I can’t get a reasonable count, something upwards of 300 people. And again, very few young men. Either they’re healthy, they’ve joined the fight or they are targeted.
That same woman walked two hours to get to the clinic today with her baby and her brother. They all have multiple symptoms: abdominal pain, headaches, coughing. This kind of generalized and vague set of symptoms is common and the medics not surprisingly think there’s a psychological element to it. There’s so much fear. Just about everyone I’ve spoken with these last weeks is fearful of the next attack, detention, accusation or threat. People are also anxious about food. Many livestock have been stolen or slaughtered. And normally around this time of year the government would help provide high yield seeds and fertilizer. This year, probably not. With the planting season around the corner, a potential food crisis is looming.
Later in the morning, I take a small team to assess two sites further north. The landscape is near-desert. Just small volcanic rocks and sand everywhere dotted by little shrubs and a camel here and there. I wonder what it looks like after the rains. The first clinic is completely burnt out and the roof blown off. Beds, desks, shelves, chairs and a bar-fridge sized safe burnt to charcoal versions of what they used to be. Nobody around. That’s unusual; we normally draw a crowd within minutes.
We barely poke our heads into the former clinic before about a hundred people surround us, mostly asking when the health centre will reopen.
The second place fits that norm. We barely poke our heads into the former clinic before about a hundred people surround us, mostly asking when the health centre will reopen. They also tell us about a woman who died in childbirth a few days ago.
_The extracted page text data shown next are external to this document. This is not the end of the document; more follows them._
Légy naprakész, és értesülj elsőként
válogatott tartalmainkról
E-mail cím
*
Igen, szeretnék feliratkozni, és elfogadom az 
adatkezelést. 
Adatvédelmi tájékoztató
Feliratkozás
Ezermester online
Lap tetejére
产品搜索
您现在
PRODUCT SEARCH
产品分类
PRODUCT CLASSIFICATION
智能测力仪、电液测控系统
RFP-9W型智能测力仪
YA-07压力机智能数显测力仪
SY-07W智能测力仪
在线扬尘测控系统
We had seen that woman in our mobile clinic last week — our nurse pieces it together recalling the name of this village. I remember too because earlier today that baby’s grandmother came to the clinic to ask what sort of milk is best for a newborn in the absence of their mother’s breastmilk.
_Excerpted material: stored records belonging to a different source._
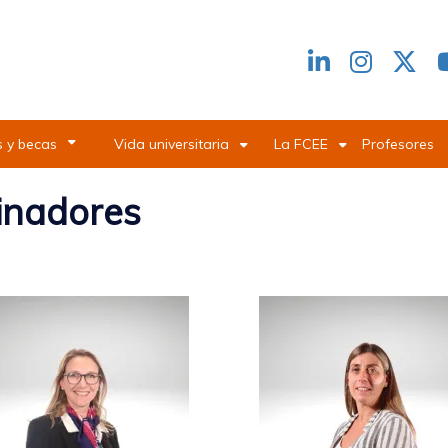
Redes
header
 y becas
Vida universitaria
La FCEE
Profesores
inadores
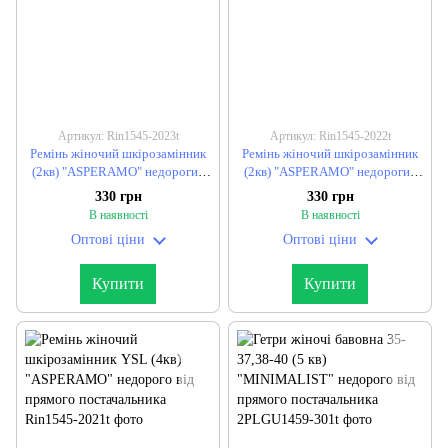
Артикул: Rin1545-2023t
Артикул: Rin1545-2022t
Ремінь жіночий шкірозамінник
Ремінь жіночий шкірозамінник
(2кв) "ASPERAMO" недорогий
(2кв) "ASPERAMO" недорогий
від прямого постачальника
від прямого постачальника
330 грн
330 грн
В наявності
В наявності
Оптові ціни
Оптові ціни
Купити
Купити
When we get back to the clinic site, the armed groups are elusive. We see them everywhere but they don’t want to talk to us. Today is no different and the general refuses to speak to me. I had given up and then, as we are pulling out of town, I jump out to thank the local pharmacist and the town administrator who’d tried to help us meet the general. At that moment, one of them points to a man walking our way. He’s the number two. We convince him to have a chat. Friendly man with a cracked-screen mobile phone and light purple plastic sandals. Number two assures us of our staff’s safety and the protection of the health centre (parts of which are still visibly vandalized and looted by the same fighting force). Brief epilogue: the following week, number two sends a message to us via the pharmacist to please not tell the general we’d spoken and we would have no further direct contact. Elusive.
*To protect communities and individuals affected by the conflict as well as MSF staff, some place and person names have been changed.